What to produce:
All lines holding the word "Gemeinde" are to be copied from the records beneath.

Collected data:

☆ ☆ ☆ ☆ ☆ ☆ ☆

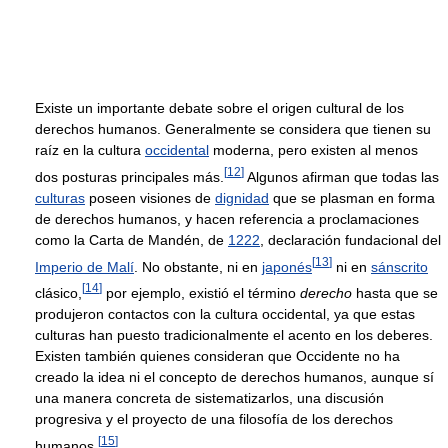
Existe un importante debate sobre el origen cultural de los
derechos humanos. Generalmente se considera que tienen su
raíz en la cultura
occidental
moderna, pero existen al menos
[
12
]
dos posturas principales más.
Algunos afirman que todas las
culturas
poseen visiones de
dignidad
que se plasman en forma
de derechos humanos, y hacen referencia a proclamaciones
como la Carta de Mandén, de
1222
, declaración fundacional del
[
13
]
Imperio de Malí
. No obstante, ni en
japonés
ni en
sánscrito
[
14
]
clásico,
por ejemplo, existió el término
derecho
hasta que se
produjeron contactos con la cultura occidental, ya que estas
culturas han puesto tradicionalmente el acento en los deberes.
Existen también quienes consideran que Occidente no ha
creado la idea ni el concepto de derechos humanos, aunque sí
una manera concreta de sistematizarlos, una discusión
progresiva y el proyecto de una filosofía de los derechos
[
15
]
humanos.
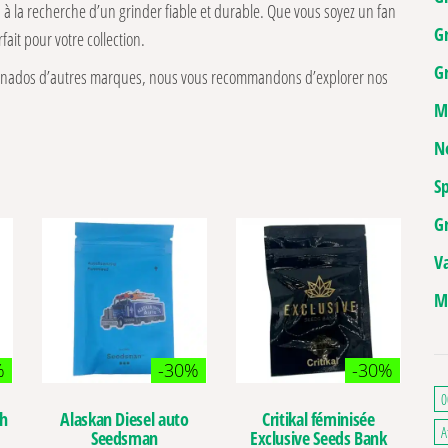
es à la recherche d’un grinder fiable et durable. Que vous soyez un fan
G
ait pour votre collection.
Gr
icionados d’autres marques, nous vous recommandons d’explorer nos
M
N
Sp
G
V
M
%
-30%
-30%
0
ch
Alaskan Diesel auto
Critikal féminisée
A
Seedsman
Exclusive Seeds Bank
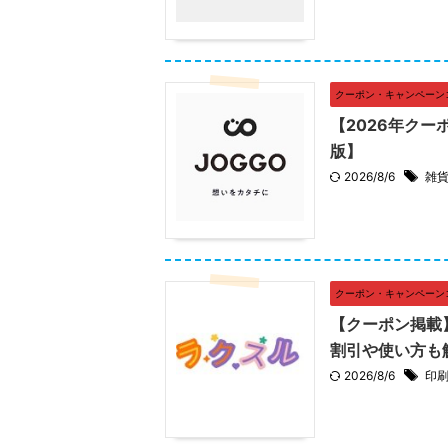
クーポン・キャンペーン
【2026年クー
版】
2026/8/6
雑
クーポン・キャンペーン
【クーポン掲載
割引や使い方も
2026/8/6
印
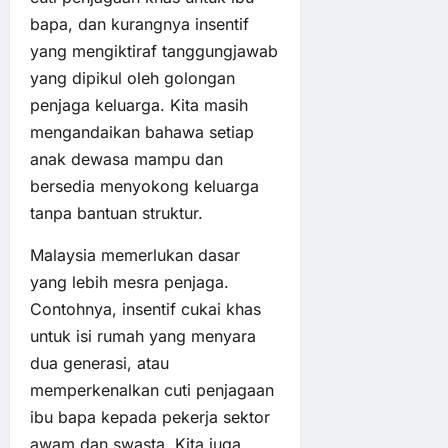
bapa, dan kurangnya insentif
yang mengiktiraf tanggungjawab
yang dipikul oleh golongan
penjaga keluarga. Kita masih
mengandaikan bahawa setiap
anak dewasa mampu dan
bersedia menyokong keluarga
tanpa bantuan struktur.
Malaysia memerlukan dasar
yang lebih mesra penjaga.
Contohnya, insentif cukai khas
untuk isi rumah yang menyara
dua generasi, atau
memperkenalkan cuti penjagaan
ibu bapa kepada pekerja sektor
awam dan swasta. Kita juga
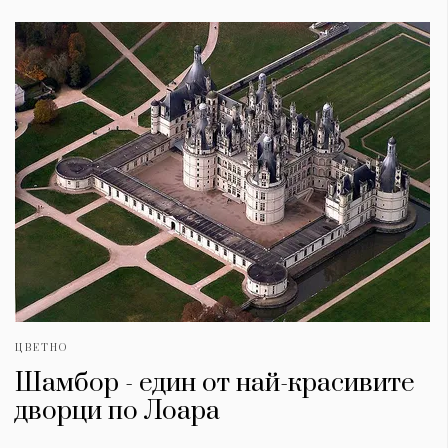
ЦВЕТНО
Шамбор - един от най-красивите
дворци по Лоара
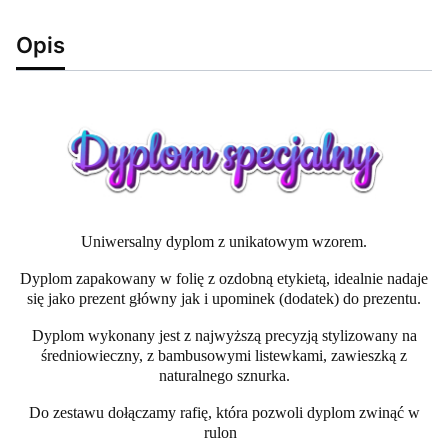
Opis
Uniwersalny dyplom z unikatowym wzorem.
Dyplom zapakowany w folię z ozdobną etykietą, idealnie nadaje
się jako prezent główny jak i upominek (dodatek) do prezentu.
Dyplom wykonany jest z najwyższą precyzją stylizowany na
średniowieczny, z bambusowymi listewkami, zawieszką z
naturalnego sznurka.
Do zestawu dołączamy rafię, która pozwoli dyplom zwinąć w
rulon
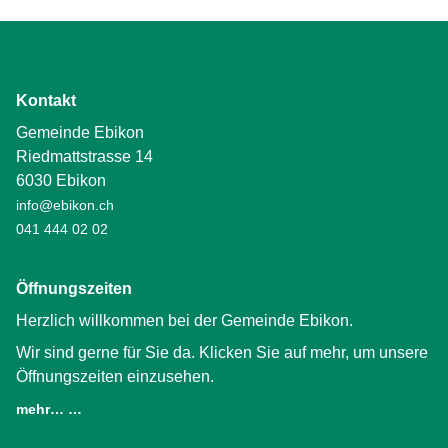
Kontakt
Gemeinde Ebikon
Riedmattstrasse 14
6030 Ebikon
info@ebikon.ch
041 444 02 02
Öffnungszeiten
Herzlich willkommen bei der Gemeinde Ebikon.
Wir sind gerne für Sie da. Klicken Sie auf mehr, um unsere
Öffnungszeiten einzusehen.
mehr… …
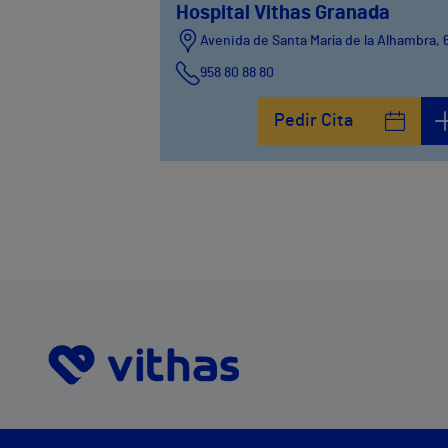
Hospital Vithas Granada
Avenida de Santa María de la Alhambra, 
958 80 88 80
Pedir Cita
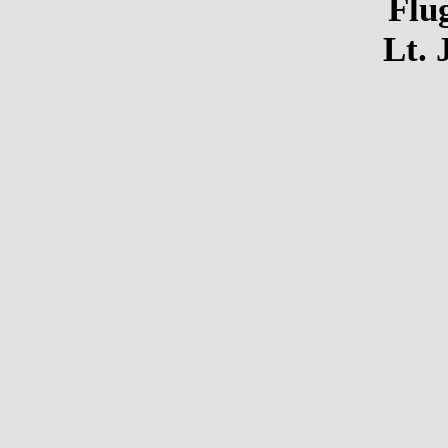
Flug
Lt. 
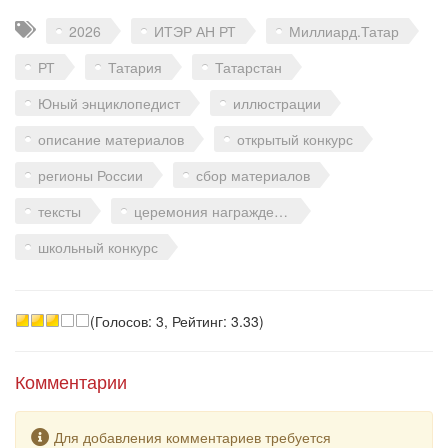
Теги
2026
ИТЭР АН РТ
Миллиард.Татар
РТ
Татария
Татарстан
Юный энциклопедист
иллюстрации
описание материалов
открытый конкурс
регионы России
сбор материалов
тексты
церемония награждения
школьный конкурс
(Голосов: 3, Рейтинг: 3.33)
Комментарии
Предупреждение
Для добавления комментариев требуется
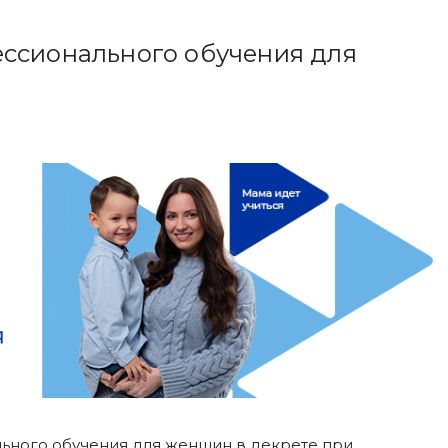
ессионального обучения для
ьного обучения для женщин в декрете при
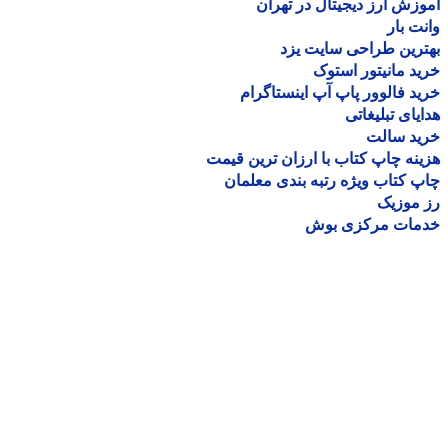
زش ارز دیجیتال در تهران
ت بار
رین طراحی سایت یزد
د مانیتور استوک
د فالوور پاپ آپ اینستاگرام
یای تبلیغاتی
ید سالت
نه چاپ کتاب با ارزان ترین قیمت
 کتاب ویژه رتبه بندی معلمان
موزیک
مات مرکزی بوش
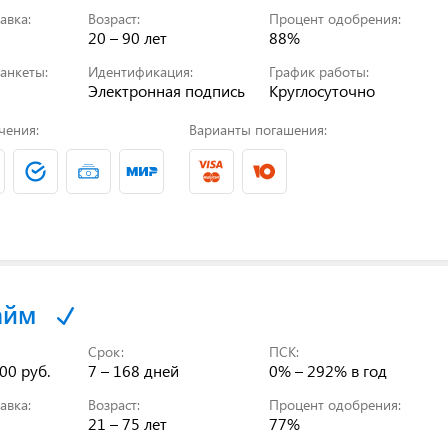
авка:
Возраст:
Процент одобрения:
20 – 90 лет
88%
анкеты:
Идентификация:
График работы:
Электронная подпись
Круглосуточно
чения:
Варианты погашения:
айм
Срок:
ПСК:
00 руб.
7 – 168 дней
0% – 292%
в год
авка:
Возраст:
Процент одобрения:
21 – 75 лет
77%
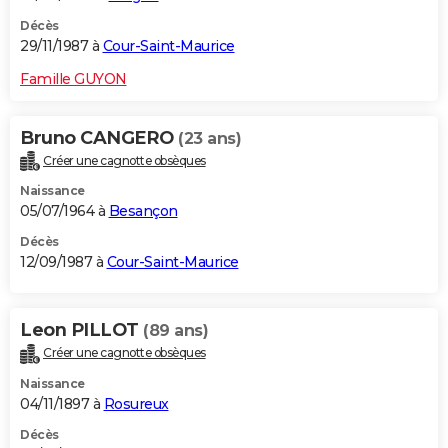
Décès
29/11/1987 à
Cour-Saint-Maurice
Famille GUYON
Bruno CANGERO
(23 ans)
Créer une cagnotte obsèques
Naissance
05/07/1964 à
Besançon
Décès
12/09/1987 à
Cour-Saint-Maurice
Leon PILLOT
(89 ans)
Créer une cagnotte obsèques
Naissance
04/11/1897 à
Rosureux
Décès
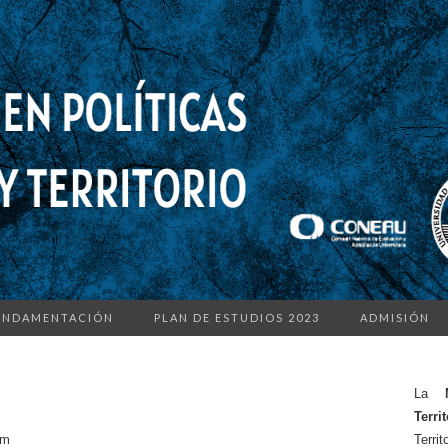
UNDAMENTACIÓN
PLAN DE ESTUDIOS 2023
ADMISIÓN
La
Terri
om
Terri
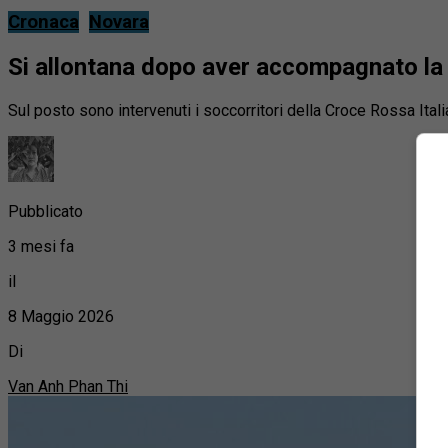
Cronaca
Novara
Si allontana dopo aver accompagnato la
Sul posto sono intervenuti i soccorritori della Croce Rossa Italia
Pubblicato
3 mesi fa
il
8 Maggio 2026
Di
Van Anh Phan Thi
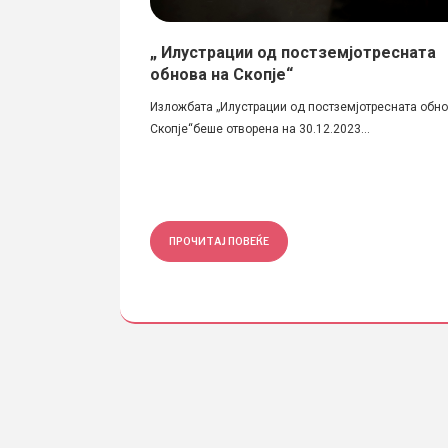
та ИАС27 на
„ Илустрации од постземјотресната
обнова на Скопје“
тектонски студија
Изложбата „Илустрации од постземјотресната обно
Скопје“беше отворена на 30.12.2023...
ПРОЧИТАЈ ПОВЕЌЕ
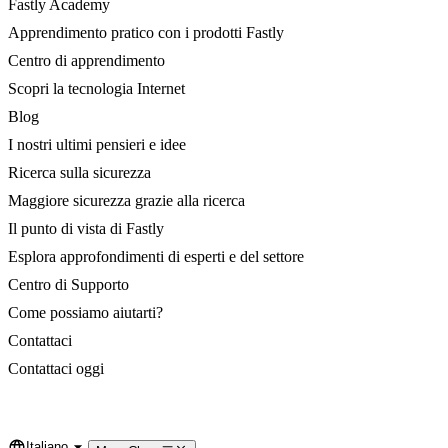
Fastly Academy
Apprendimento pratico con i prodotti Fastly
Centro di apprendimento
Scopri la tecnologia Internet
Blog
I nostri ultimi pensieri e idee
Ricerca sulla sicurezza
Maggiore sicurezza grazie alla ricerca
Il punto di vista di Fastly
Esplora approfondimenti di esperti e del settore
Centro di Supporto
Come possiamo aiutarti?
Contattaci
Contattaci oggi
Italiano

☆ ☆ ☆ ☆ ☆ ☆ ☆

Answer space:
Gemeinde Ebikon
Herzlich willkommen bei der Gemeinde Ebikon.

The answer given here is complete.